The overall premise of machine learning is to learn from historical date and attempt to infer, estimate, or predict outcomes. Let us assume that machine learning models are fed by a set of parameters (collectively referred to as features) that can influence the outcome produced by the model (referred to as labels). In most cases the goal is to focus on a single well-defined task. The process of generating a prediction or estimation of a label is done through the minimization of a cost function during training.
As an example, an object recognition models learn how to identify objects once they are trained by a large labeled datasets and become capable of identifying objects once they are presented with unlabeled pictures during inference. Despite complexities involved in building and training effective object recognition models, they essentially are trained to do a single task and that is object recognition.
Well-designed and trained models often yield good results but it is not unusual to run into models exhibiting poor performance that stubbornly resist even the most aggressive refinements.
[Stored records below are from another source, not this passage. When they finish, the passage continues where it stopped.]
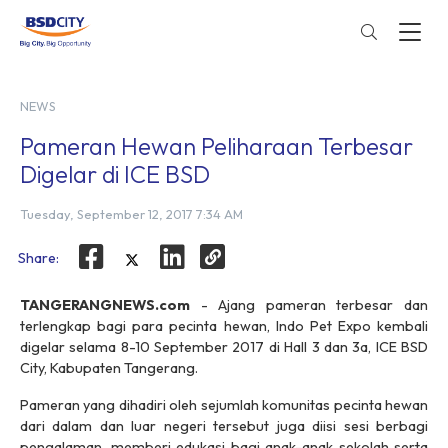
NEWS
Pameran Hewan Peliharaan Terbesar
Digelar di ICE BSD
Tuesday, September 12, 2017 7:34 AM
Share:
TANGERANGNEWS.com
- Ajang pameran terbesar dan
terlengkap bagi para pecinta hewan, Indo Pet Expo kembali
digelar selama 8-10 September 2017 di Hall 3 dan 3a, ICE BSD
City, Kabupaten Tangerang.
Pameran yang dihadiri oleh sejumlah komunitas pecinta hewan
dari dalam dan luar negeri tersebut juga diisi sesi berbagi
pengalaman, memberi edukasi bagi anak-anak sekolah serta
This can happen for a variety of reasons, one in particular (relevant to multi-task learning) is caused by models becoming fixated on a narrow set of features (overfitting) and lose sight of the bigger picture.
Muti-Task learning can often help improve the performance of such models. it basically entails expanding the model and artificially adding auxiliary tasks that are not really targeted by the original model but happen to be relevant to the main task. The expanded model is then trained to optimize both tasks (primary and auxiliary) at the same time. As an example, imagine having difficulty extracting acceptable performance from a model built to predict the failure probability of a jet engine in a given period. This model probably can be fed by a large set of environmental and operational parameters such as flight hours, frequency of service, previous failures, number of take offs and landings, and many more. In Multi-Task learning we can artificially introduce auxiliary tasks such as predicting the probability of the engine temperature or vibration to exceed certain thresholds. While learning about engine temperature or vibration is not our primary interest but excess temperature and vibration certainly can’t do much good to extend the life of any type of machinery let alone a jet engine. There are many types and implementations of Multi-task models but one popular method entails building a deep neural network that accept features from all tasks (primary and auxiliary). Its first few hidden layers are shared by all tasks but the upper hidden layers become task dependent. (see the Fig. 2 below). In other words, the training is initially done by having the “big picture in mind” but take a more refined path to produce the final outcome.
So why does this work? While covering this topic is a daunting task for this post but you can view this as not letting the model be overly biased by the noise of just one task. In other words, forcing the training to take place in a regime that produce several tasks with uncorrelated noise rather than letting a single runaway noise source to pollute the outcome. Another way of thinking about this is imagining a larger more diverse model with greater training dataset with very diverse feature set.